As something seemed to be expected of her, Adelle remarked lamely,--

"That is very nice."

"Yes," Mr. Crane continued with satisfaction. "You can congratulate yourself on having such good care of your property as we give it.... And let me tell you it didn't look promising at first. There were no end of legal snarls that had to be straightened out--in fact, if I hadn't urged it strongly on the old man I doubt if they would have taken hold of the thing at all!"

"Oh," Adelle responded idly, "what was the trouble?"

"Why, those other heirs--that Edward S. Clark and his children. If _they_ had turned up we should have been in a pretty mess."

"Oh!"

"It would have upset everything."

"Why?"

He had just explained all this, but thinking that women never understood business matters until everything had been explained several times, and anxious to impress the girl with the benefits that she had derived from the guardian which the law had given her, also indirectly from himself, he patiently went all over the point again.

"Why, your great-grandfather Clark had two sons, and when he died he left a will in which he gave both of his sons an undivided half interest in this land. But the elder son had disappeared--they could never find him."

"Edward," observed the girl, remembering her uncle's frequent curses at the obstinate Edward. "Yes, I know. He went to Chicago and got lost."

"Afterward he went to St. Louis, but beyond that no trace of him or his family can be found."

"I suppose some day he will turn up when he hears that there's some money," Adelle remarked simply.

The banker scowled.

"Well, I hope not!... Edward isn't likely to now: he must be a young thing of eighty-seven by this time."

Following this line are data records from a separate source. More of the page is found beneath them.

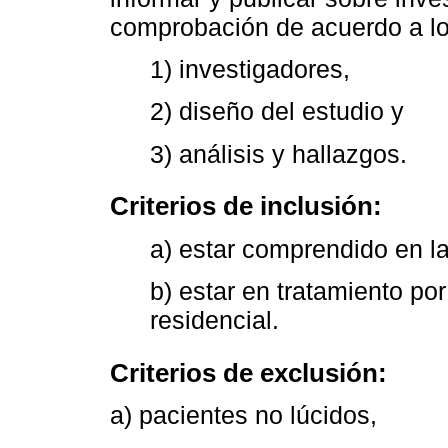
comprobación de acuerdo a lo
1) investigadores,
2) diseño del estudio y
3) análisis y hallazgos.
Criterios de inclusión:
a) estar comprendido en la
b) estar en tratamiento p
residencial.
Criterios de exclusión:
a) pacientes no lúcidos,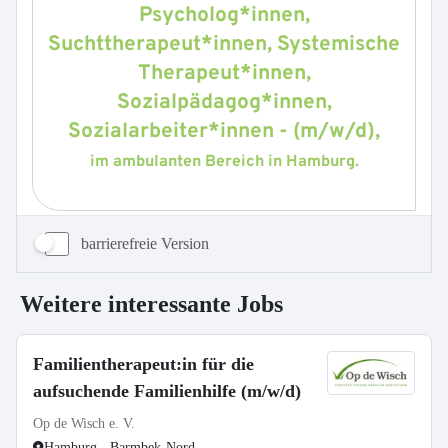
barrierefreie Version
Weitere interessante Jobs
Familientherapeut:in für die
aufsuchende Familienhilfe (m/w/d)
Op de Wisch e. V.
Hamburg - Barmbek-Nord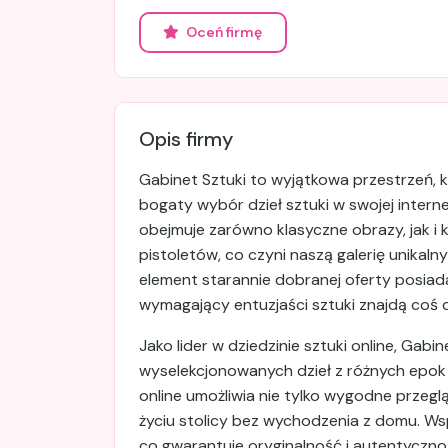
Oceń firmę
Opis firmy
Gabinet Sztuki to wyjątkowa przestrzeń, k
bogaty wybór dzieł sztuki w swojej interne
obejmuje zarówno klasyczne obrazy, jak i
pistoletów, co czyni naszą galerię unikal
element starannie dobranej oferty posiada
wymagający entuzjaści sztuki znajdą coś dl
Jako lider w dziedzinie sztuki online, Gab
wyselekcjonowanych dzieł z różnych epok i
online umożliwia nie tylko wygodne przegl
życiu stolicy bez wychodzenia z domu. Ws
co gwarantuje oryginalność i autentyczno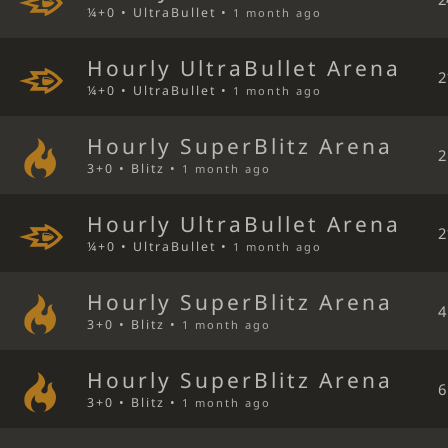
¼+0 • UltraBullet •
1 month ago
Hourly UltraBullet Arena
2
¼+0 • UltraBullet •
1 month ago
Hourly SuperBlitz Arena
2
3+0 • Blitz •
1 month ago
Hourly UltraBullet Arena
2
¼+0 • UltraBullet •
1 month ago
Hourly SuperBlitz Arena
4
3+0 • Blitz •
1 month ago
Hourly SuperBlitz Arena
6
3+0 • Blitz •
1 month ago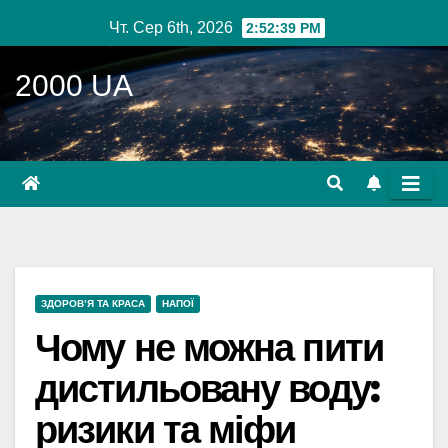
Перейти
Чт. Сер 6th, 2026
2:52:40 PM
до
вмісту
2000 UA
ЗДОРОВ’Я ТА КРАСА
НАПОЇ
Чому не можна пити
дистильовану воду:
ризики та міфи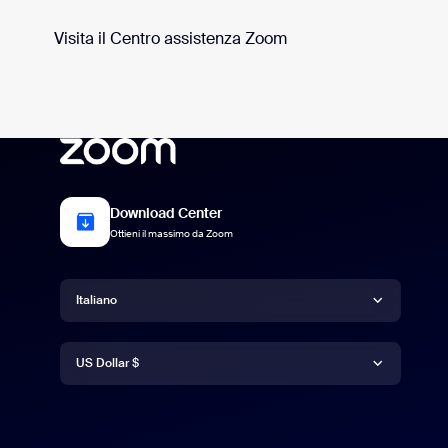
Visita il Centro assistenza Zoom
Download Center
Ottieni il massimo da Zoom
Lingua
Italiano
Valuta
Deutsch
US Dollar $
English
US Dollar $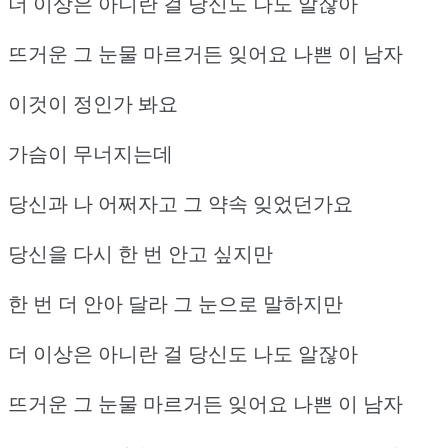
더 이상은 아니란 걸 당신도 나도 알잖아
뜨거운 그 눈물 마르거든 잊어요 나쁜 이 남자
이것이 정인가 봐요
가슴이 무너지는데
당신과 나 어쩌자고 그 약속 잊었던가요
당신을 다시 한 번 안고 싶지만
한 번 더 안아 달라 그 눈으로 말하지만
더 이상은 아니란 걸 당신도 나도 알잖아
뜨거운 그 눈물 마르거든 잊어요 나쁜 이 남자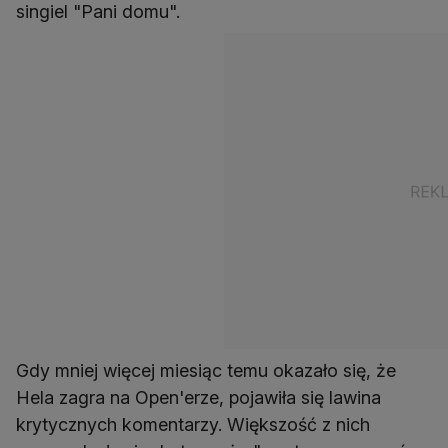
singiel "Pani domu".
Gdy mniej więcej miesiąc temu okazało się, że
Hela zagra na Open'erze, pojawiła się lawina
krytycznych komentarzy. Większość z nich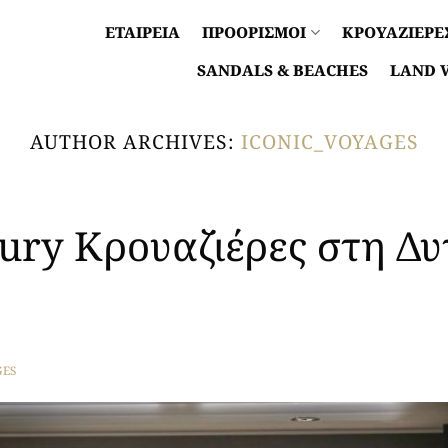
ΕΤΑΙΡΕΙΑ
ΠΡΟΟΡΙΣΜΟΙ
ΚΡΟΥΑΖΙΕΡΕ
SANDALS & BEACHES
LAND 
AUTHOR ARCHIVES:
ICONIC_VOYAGES
xury Κρουαζιέρες στη Δυ
GES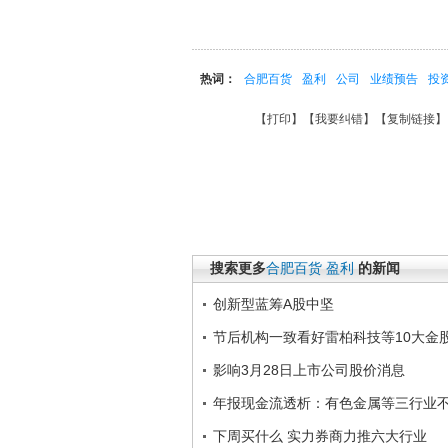
热词：
合肥百货
盈利
公司
业绩预告
投
【
打印
】【
我要纠错
】【
复制链接
】
搜索更多
合肥百货
盈利
的新闻
创新型蓝筹A股中坚
节后机构一致看好雷柏科技等10大金
影响3月28日上市公司股价消息
年报现金流透析：有色金属等三行业
下周买什么 实力券商力推六大行业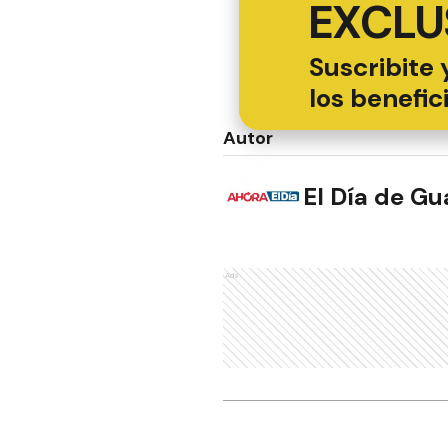
EXCLU
Suscribite 
los benefic
Autor
El Día de G
Ads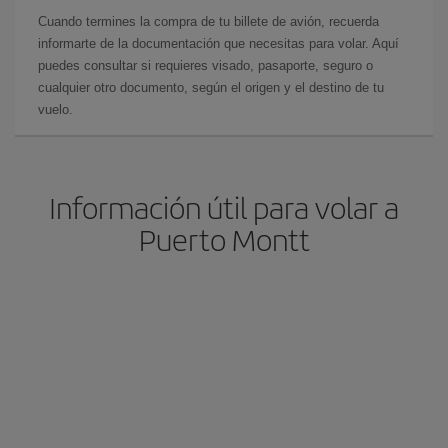
Cuando termines la compra de tu billete de avión, recuerda
informarte de la documentación que necesitas para volar. Aquí
puedes consultar si requieres visado, pasaporte, seguro o
cualquier otro documento, según el origen y el destino de tu
vuelo.
Información útil para volar a
Puerto Montt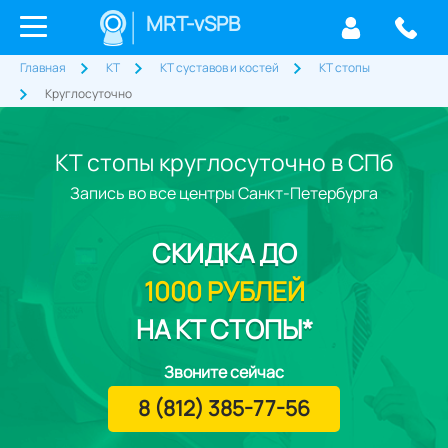
MRT-vSPB
Главная
КТ
КТ суставов и костей
КТ стопы
Круглосуточно
КТ стопы круглосуточно в СПб
Запись во все центры Санкт-Петербурга
СКИДКА
ДО
1000 РУБЛЕЙ
НА КТ СТОПЫ*
Звоните сейчас
8 (812) 385-77-56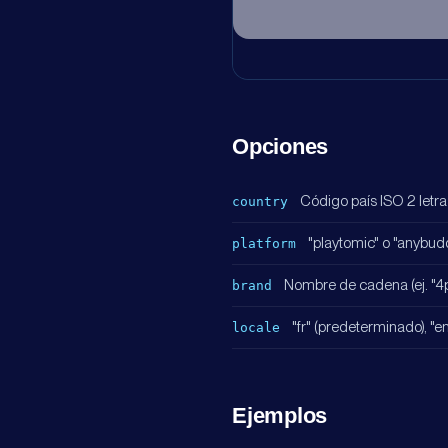
Opciones
Código país ISO 2 letras. 
country
"playtomic" o "anybudd
platform
Nombre de cadena (ej. "4pa
brand
"fr" (predeterminado), "en",
locale
Ejemplos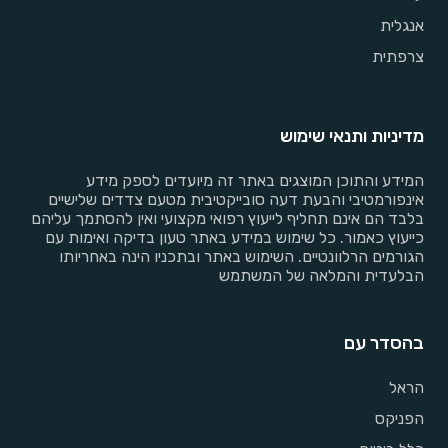
אנגלית
צרפתית
מדיניות ותנאי שימוש
המידע והתוכן המוצגים באתר זה מיועדים לספק מידע
אינפורמטיבי והבעת דעה סובייקטיבית מטעם צדדים שלישיים
בלבד הם אינם תחליף לייעוץ רפואי מקצועי ואין להסתמך עליהם
כייעוץ כאמור. כל שימוש במידע באתר טעון בדיקה ואימות עם
הגורמים הרלוונטיים. השימוש באתר ובתכניו הינה באחריותו
הבלעדית והמלאה של המשתמש
בהסדר עם
הראל
הפניקס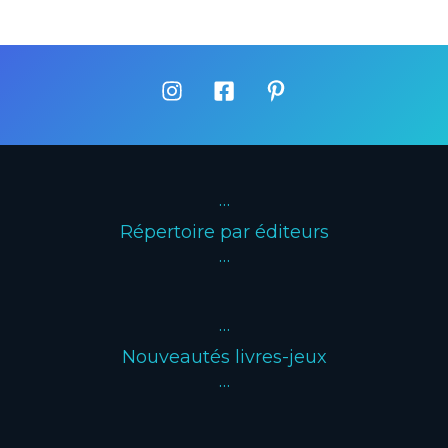
·
·
·
Répertoire par éditeurs
···
···
Nouveautés livres-jeux
···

"Well, his children, then."

"They would have difficulty in proving their claim. You see there's been a judicial sale, ordered by the court, and every precaution taken....

No, there's no possibility of trouble in that quarter."

"Then they won't get their money?" Adelle remarked, thinking how disappointed these hypothetical descendants of Edward Clark must be.

"No," agreed the trust officer with a laugh. "They're too late for dinner."

Adelle, who did not understand the mental jump of a figure of speech, stared at him blankly.

"It's too bad," she observed placidly at last.

"Yes, it is decidedly too bad for them," the banker repeated ironically.

"But it's life."

After this profound reflection they paddled idly for a few moments, and then the trust officer resumed, nearer to his theme.

"So you see, Miss Clark, you're likely to be a pretty rich woman when you come of age. The old leases on the estate are running out, and as fast as they can the managers of the Clark's Field a.s.sociates sell at a good price or make a long lease at a high figure and everything helps to swell the estate, which we are investing safely for you in good stocks and bonds that are sure to increase in value before you will want to sell them."

"How much money is there?" Adelle demanded unexpectedly. This was her opportunity to discover the size of her magic lamp.